Der Fokus auf die Gemeinschaft
Sechs Jahre nach der Annahme des Minarett-Verbots sind die Schweizer Muslime weiterhin in bedauernswert schwachem Grade organsiert. Der Islamische Zentralrat vermochte sich zwar in der post-Minarett-Debatte als gewichtige Basisorganisation zu etablieren, ist aber mit etwas über 3600 eingeschriebenen Mitgliedern weit unter der angestrebten 10’000er Marke hängen geblieben. Andere Projekte wie etwa das seit Jahren immer wieder angekündigte «Umma»-Projekt sind bisher nicht über die abstrakten theoretischen Vorstellungen einer muslimischen Gemeindeorganisation nach dem Modell der christlichen Landeskirchen hinausgekommen.
Dabei wäre es gerade angesichts der auf uns zurollenden neuen Herausforderungen, seien es die politisch vorangetriebenen islamophoben Angriffe auf den islamischen Kultus (Niqab und Hijab) oder die geistige Durchdringung im Bereich der Schule (Sexualisierung der Kinder etc.) dringend nötig, als geeinte Interessensgemeinschaft aufzutreten. Wiederholte beherzte Versuche, die wichtigsten Verbandsvertreter an einen Tisch zu bringen, scheiterten entweder an egoistischer Kurzsichtigkeit oder an der Feigheit, eine geeinte islamische Gemeinschaft dem persönlichen Ansehen und jenem des eigenen Vereins voranzustellen.

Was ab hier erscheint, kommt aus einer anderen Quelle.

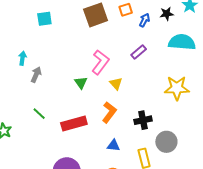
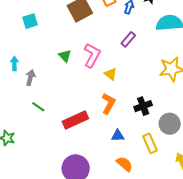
green triangle: (81, 83) -> (65, 56), moved
green line: (39, 114) -> (38, 107), moved

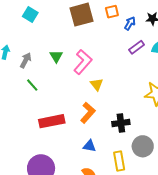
cyan square: (30, 21) -> (30, 14), turned 35
purple rectangle: (128, 39) -> (137, 47), moved
gray arrow: (30, 78) -> (26, 60), moved
green line: (38, 107) -> (32, 85), moved

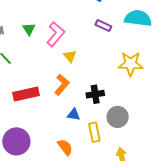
purple rectangle: (137, 47) -> (103, 26), moved, turned 63
blue triangle: (89, 146) -> (74, 115), moved

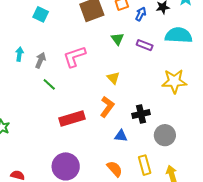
green triangle: (29, 29) -> (118, 39), moved
pink L-shape: (56, 34) -> (74, 57), moved, turned -145
yellow rectangle: (94, 132) -> (145, 165), moved

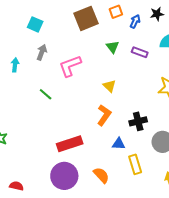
gray arrow: (40, 60) -> (42, 52), moved
red rectangle: (72, 119) -> (70, 144), moved
yellow rectangle: (145, 165) -> (135, 164), moved
orange semicircle: (115, 169) -> (101, 175), moved

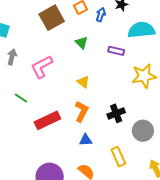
purple rectangle: (140, 52) -> (116, 51), moved
red rectangle: (70, 144) -> (47, 120), moved
blue triangle: (119, 144) -> (86, 140), moved

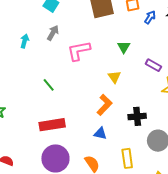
green triangle: (82, 43) -> (124, 47), moved
purple rectangle: (116, 51) -> (153, 65), moved
green line: (21, 98) -> (49, 85), moved
red rectangle: (47, 120) -> (52, 125), moved

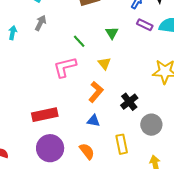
pink L-shape: (79, 51) -> (65, 67), moved
purple rectangle: (153, 65) -> (145, 25), moved
green line: (49, 85) -> (79, 41), moved
black cross: (137, 116) -> (129, 102), turned -30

So bleibt die islamische Gemeinschaft angesichts der politisch erstarkten Islamophobie gespalten, verzettelt und geschwächt bar jeder so dringend nötigen Koordination in abwartend-passiver Starre verharrend – ein durchwegs unbefriedigender Zustand, den nur die Muslime selbst zu verändern vermögen! Der Druck auf die bestehenden Strukturen muss von unten stetig erhöht werden. Muslime sollen sich mit dem Ist-Zustand gerade nicht zufrieden geben. Sie sollen sich organisieren, in Zirkeln der aktuellen gesellschaftlichen Realität Aufmerksamkeit zukommen lassen und mit Projektideen an die Verbände herantreten und jene zu mehr Einheit und Aktivismus drängen. Nur Konsumieren und dann aus dem heimischen Stubensessel heraus das grosse Wehklagen anstimmen ist zwar verbreitet, ändert aber an der Situation nichts. Islam bedeutet Gemeinschaft und nur in der Gemeinschaft manifestiert sich der Islam in vollen Zügen. Gemeinschaft zu reproduzieren kann ergo nicht nur im Gebet eine Individualpflicht sein.
Zusammenfassend lässt sich sagen, dass Muslime angesichts der sich in den Wahlen 2015 aktualisierenden gesellschaftlichen Islamophobie näher zusammenrücken sollten, analog zum Fischschwarm, der sich in unsicheren Gewässern gegen bedrohliche Jäger eng zusammenzieht. Der Qur’ân lehrt uns, dass trotz der quantitativ erdrückenden Mehrheitsverhältnisse unserer islamophoben Antagonisten ein Überwinden jener durch Festhalten am Seil der Einheit und kraft eines starken islamischen Bewusstseins jederzeit ein reales Szenario bleibt. Keine Zeit also für Enttäuschung und Gejammer. Genug reflektiert, distanziert und integriert in den normativen Korridoren des islamophoben Gefüges. Das Wahlresultat soll zum Anpacken, zum Aufwärmen, zum Neuanfang motivieren. Muslime, manifestiert euch als Muslime und versteckt euch nicht!